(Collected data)
<<<<

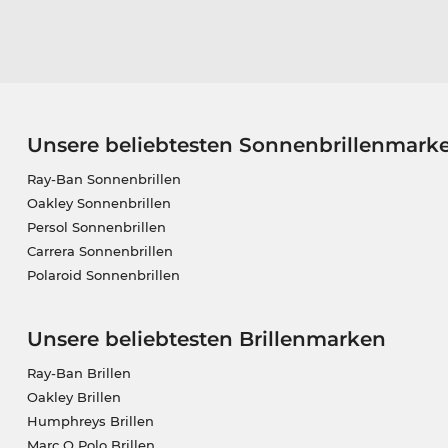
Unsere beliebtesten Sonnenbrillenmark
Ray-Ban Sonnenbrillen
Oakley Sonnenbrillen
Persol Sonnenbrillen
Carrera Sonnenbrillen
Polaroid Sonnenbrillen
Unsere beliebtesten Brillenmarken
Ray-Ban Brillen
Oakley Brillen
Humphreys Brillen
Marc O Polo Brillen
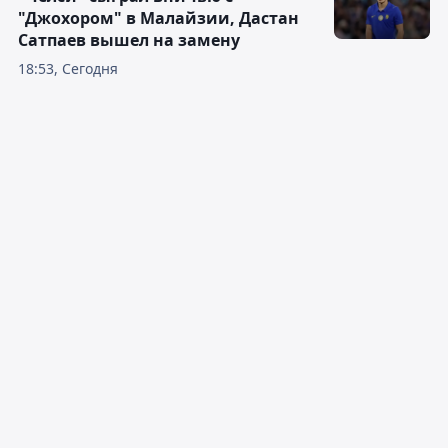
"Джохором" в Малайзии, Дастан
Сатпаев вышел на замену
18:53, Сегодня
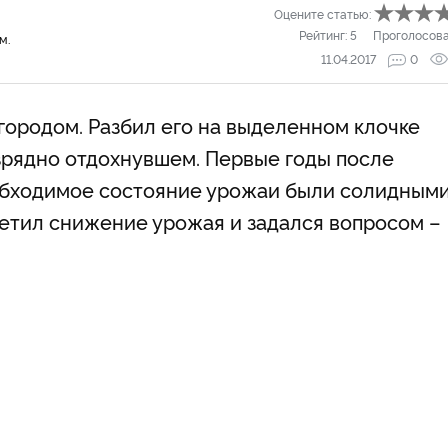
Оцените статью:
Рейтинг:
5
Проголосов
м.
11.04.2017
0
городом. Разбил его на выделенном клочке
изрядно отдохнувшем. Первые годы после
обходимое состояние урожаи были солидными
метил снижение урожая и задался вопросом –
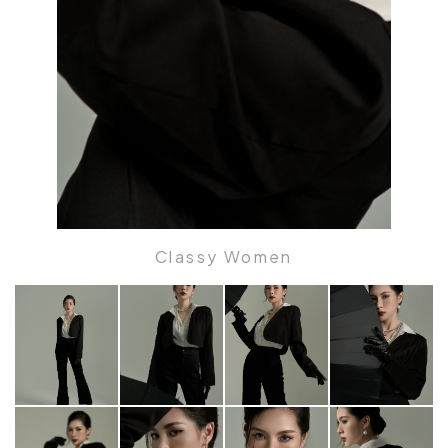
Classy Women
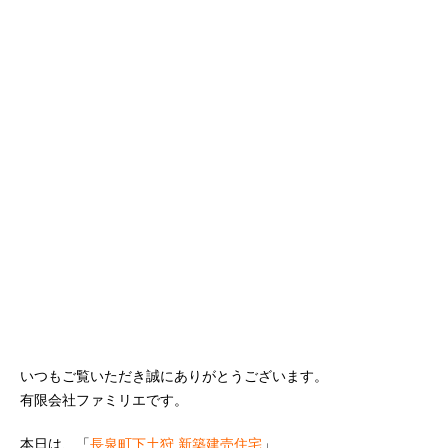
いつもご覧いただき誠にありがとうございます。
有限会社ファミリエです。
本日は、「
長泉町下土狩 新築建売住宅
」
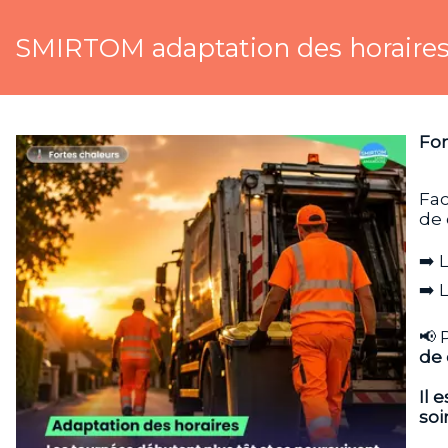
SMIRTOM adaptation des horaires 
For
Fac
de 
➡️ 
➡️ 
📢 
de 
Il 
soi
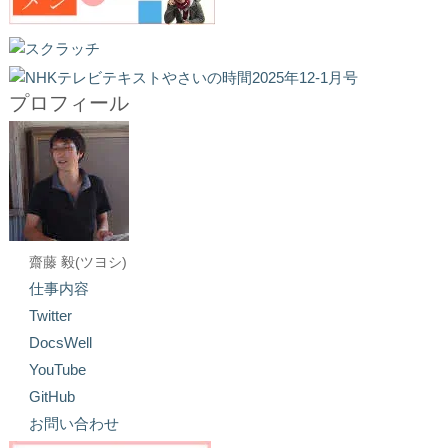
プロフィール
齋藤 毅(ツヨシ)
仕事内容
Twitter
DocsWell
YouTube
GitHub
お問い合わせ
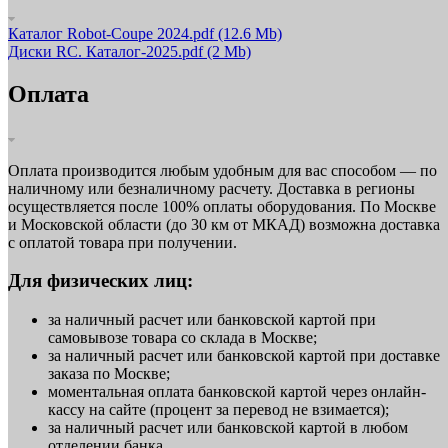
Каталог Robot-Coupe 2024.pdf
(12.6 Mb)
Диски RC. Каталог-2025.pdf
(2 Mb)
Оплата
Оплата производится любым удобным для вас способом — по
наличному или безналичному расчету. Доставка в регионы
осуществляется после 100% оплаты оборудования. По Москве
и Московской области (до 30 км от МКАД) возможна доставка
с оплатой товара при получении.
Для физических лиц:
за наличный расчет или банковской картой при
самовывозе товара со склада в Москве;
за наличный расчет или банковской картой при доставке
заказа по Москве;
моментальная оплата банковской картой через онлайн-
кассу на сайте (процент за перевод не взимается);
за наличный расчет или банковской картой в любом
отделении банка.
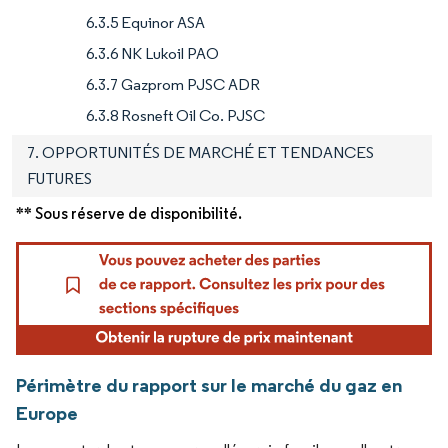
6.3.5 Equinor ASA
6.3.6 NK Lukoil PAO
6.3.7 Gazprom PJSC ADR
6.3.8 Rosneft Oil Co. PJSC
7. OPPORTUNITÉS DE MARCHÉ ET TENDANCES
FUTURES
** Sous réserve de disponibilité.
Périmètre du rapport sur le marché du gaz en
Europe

>>>>

» **How to complete this task**: Could every record be given again exactly, with its pictures left out?

» **Response for this exercise**:
Unsere beliebtesten Sonnenbrillenmark
Ray-Ban Sonnenbrillen
Oakley Sonnenbrillen
Persol Sonnenbrillen
Carrera Sonnenbrillen
Polaroid Sonnenbrillen
Unsere beliebtesten Brillenmarken
Ray-Ban Brillen
Oakley Brillen
Humphreys Brillen
Marc O Polo Brillen
"Джохором" в Малайзии, Дастан
Сатпаев вышел на замену
18:53, Сегодня
Оцените статью:
Рейтинг:
5
Проголосов
м.
11.04.2017
0
городом. Разбил его на выделенном клочке
изрядно отдохнувшем. Первые годы после
обходимое состояние урожаи были солидными
метил снижение урожая и задался вопросом –
Classy Women
いつもご覧いただき誠にありがとうございます。
有限会社ファミリエです。
本日は、「
長泉町下土狩 新築建売住宅
」
SMIRTOM adaptation des horaires 
For
Fac
de 
➡️ 
➡️ 
📢 
de 
Il 
soi
プロフィール
齋藤 毅(ツヨシ)
仕事内容
Twitter
DocsWell
YouTube
GitHub
お問い合わせ
Каталог Robot-Coupe 2024.pdf
(12.6 Mb)
Диски RC. Каталог-2025.pdf
(2 Mb)
Оплата
Оплата производится любым удобным для вас способом — по
наличному или безналичному расчету. Доставка в регионы
осуществляется после 100% оплаты оборудования. По Москве
и Московской области (до 30 км от МКАД) возможна доставка
с оплатой товара при получении.
Для физических лиц:
за наличный расчет или банковской картой при
самовывозе товара со склада в Москве;
за наличный расчет или банковской картой при доставке
заказа по Москве;
моментальная оплата банковской картой через онлайн-
кассу на сайте (процент за перевод не взимается);
за наличный расчет или банковской картой в любом
отделении банка.
6.3.5 Equinor ASA
6.3.6 NK Lukoil PAO
6.3.7 Gazprom PJSC ADR
6.3.8 Rosneft Oil Co. PJSC
7. OPPORTUNITÉS DE MARCHÉ ET TENDANCES
FUTURES
** Sous réserve de disponibilité.
Périmètre du rapport sur le marché du gaz en
Europe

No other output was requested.